**TO DO**
Restate the listing exactly and in full.
Start of ENTRIES SHOWN
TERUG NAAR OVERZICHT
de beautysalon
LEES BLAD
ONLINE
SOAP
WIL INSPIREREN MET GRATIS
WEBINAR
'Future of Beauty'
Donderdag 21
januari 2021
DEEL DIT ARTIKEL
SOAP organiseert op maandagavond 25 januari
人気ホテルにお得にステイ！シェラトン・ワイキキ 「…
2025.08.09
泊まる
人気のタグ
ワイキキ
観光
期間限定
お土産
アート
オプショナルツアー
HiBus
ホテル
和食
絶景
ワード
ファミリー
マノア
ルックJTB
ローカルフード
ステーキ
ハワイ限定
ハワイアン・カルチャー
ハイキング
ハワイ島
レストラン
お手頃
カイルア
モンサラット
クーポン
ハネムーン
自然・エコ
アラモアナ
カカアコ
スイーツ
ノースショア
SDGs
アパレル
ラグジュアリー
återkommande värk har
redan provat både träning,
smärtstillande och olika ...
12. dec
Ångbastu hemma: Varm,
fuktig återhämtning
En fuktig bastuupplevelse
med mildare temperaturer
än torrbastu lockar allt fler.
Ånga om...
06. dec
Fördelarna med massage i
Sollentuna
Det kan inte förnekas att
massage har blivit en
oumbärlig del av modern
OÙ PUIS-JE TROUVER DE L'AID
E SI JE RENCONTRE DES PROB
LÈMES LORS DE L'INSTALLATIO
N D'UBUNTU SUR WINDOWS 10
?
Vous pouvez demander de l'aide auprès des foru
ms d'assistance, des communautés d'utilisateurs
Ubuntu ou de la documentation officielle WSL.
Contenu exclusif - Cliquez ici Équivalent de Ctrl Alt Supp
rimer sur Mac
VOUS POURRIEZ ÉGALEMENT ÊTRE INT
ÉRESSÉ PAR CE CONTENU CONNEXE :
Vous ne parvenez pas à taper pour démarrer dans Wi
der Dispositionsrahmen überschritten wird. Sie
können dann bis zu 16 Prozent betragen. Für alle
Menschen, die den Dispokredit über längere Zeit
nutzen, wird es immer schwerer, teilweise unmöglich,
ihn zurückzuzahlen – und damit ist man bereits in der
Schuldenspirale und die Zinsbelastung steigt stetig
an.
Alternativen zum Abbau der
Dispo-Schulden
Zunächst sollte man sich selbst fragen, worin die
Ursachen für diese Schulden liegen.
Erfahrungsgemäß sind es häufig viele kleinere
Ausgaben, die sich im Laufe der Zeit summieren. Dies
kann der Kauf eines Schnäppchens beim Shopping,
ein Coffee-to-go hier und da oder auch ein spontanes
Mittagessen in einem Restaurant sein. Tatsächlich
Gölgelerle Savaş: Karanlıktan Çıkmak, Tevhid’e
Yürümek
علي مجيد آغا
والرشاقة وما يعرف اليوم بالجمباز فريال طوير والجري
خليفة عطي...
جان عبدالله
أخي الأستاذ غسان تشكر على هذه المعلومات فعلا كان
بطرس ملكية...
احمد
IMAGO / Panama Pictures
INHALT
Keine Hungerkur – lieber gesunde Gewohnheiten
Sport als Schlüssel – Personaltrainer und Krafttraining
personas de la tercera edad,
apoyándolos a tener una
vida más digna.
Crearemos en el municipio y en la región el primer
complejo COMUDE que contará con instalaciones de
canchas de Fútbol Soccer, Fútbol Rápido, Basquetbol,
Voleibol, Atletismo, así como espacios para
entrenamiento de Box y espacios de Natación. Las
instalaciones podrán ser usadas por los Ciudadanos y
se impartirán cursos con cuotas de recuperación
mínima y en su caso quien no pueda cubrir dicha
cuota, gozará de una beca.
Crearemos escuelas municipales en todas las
End of ENTRIES SHOWN
**COMPLETED TASK**
TERUG NAAR OVERZICHT
de beautysalon
LEES BLAD
ONLINE
SOAP
WIL INSPIREREN MET GRATIS
WEBINAR
'Future of Beauty'
Donderdag 21
januari 2021
DEEL DIT ARTIKEL
SOAP organiseert op maandagavond 25 januari
人気ホテルにお得にステイ！シェラトン・ワイキキ 「…
2025.08.09
泊まる
人気のタグ
ワイキキ
観光
期間限定
お土産
アート
オプショナルツアー
HiBus
ホテル
和食
絶景
ワード
ファミリー
マノア
ルックJTB
ローカルフード
ステーキ
ハワイ限定
ハワイアン・カルチャー
ハイキング
ハワイ島
レストラン
お手頃
カイルア
モンサラット
クーポン
ハネムーン
自然・エコ
アラモアナ
カカアコ
スイーツ
ノースショア
SDGs
アパレル
ラグジュアリー
återkommande värk har
redan provat både träning,
smärtstillande och olika ...
12. dec
Ångbastu hemma: Varm,
fuktig återhämtning
En fuktig bastuupplevelse
med mildare temperaturer
än torrbastu lockar allt fler.
Ånga om...
06. dec
Fördelarna med massage i
Sollentuna
Det kan inte förnekas att
massage har blivit en
oumbärlig del av modern
OÙ PUIS-JE TROUVER DE L'AID
E SI JE RENCONTRE DES PROB
LÈMES LORS DE L'INSTALLATIO
N D'UBUNTU SUR WINDOWS 10
?
Vous pouvez demander de l'aide auprès des foru
ms d'assistance, des communautés d'utilisateurs
Ubuntu ou de la documentation officielle WSL.
Contenu exclusif - Cliquez ici Équivalent de Ctrl Alt Supp
rimer sur Mac
VOUS POURRIEZ ÉGALEMENT ÊTRE INT
ÉRESSÉ PAR CE CONTENU CONNEXE :
Vous ne parvenez pas à taper pour démarrer dans Wi
der Dispositionsrahmen überschritten wird. Sie
können dann bis zu 16 Prozent betragen. Für alle
Menschen, die den Dispokredit über längere Zeit
nutzen, wird es immer schwerer, teilweise unmöglich,
ihn zurückzuzahlen – und damit ist man bereits in der
Schuldenspirale und die Zinsbelastung steigt stetig
an.
Alternativen zum Abbau der
Dispo-Schulden
Zunächst sollte man sich selbst fragen, worin die
Ursachen für diese Schulden liegen.
Erfahrungsgemäß sind es häufig viele kleinere
Ausgaben, die sich im Laufe der Zeit summieren. Dies
kann der Kauf eines Schnäppchens beim Shopping,
ein Coffee-to-go hier und da oder auch ein spontanes
Mittagessen in einem Restaurant sein. Tatsächlich
Gölgelerle Savaş: Karanlıktan Çıkmak, Tevhid’e
Yürümek
علي مجيد آغا
والرشاقة وما يعرف اليوم بالجمباز فريال طوير والجري
خليفة عطي...
جان عبدالله
أخي الأستاذ غسان تشكر على هذه المعلومات فعلا كان
بطرس ملكية...
احمد
IMAGO / Panama Pictures
INHALT
Keine Hungerkur – lieber gesunde Gewohnheiten
Sport als Schlüssel – Personaltrainer und Krafttraining
personas de la tercera edad,
apoyándolos a tener una
vida más digna.
Crearemos en el municipio y en la región el primer
complejo COMUDE que contará con instalaciones de
canchas de Fútbol Soccer, Fútbol Rápido, Basquetbol,
Voleibol, Atletismo, así como espacios para
entrenamiento de Box y espacios de Natación. Las
instalaciones podrán ser usadas por los Ciudadanos y
se impartirán cursos con cuotas de recuperación
mínima y en su caso quien no pueda cubrir dicha
cuota, gozará de una beca.
Crearemos escuelas municipales en todas las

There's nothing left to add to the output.